*** Opening of Records ***

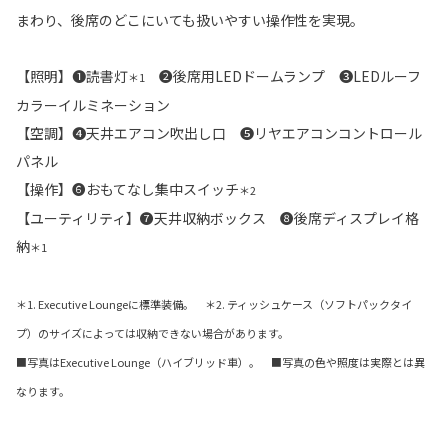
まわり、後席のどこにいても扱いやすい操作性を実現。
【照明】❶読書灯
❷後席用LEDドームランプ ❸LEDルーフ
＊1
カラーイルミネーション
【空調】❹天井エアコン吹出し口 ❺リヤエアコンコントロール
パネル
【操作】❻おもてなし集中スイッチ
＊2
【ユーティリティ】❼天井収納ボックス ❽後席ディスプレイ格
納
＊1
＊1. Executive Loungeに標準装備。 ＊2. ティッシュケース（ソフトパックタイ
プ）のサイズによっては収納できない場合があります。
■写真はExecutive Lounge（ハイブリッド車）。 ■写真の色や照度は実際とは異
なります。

*** Close of Records ***
*** Opening of Records ***

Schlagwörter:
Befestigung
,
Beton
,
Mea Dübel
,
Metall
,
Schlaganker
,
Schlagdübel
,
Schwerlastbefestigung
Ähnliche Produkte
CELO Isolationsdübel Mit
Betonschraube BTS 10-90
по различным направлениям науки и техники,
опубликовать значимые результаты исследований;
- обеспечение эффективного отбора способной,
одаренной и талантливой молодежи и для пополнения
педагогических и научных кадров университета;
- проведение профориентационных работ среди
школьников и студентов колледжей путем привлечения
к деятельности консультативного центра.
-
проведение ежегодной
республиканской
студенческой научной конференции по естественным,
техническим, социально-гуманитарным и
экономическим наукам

*** Close of Records ***

■ Exercise aim: What lines in the data hold the word "проведение"? Return them.

■ Finished task:
- проведение профориентационных работ среди
проведение ежегодной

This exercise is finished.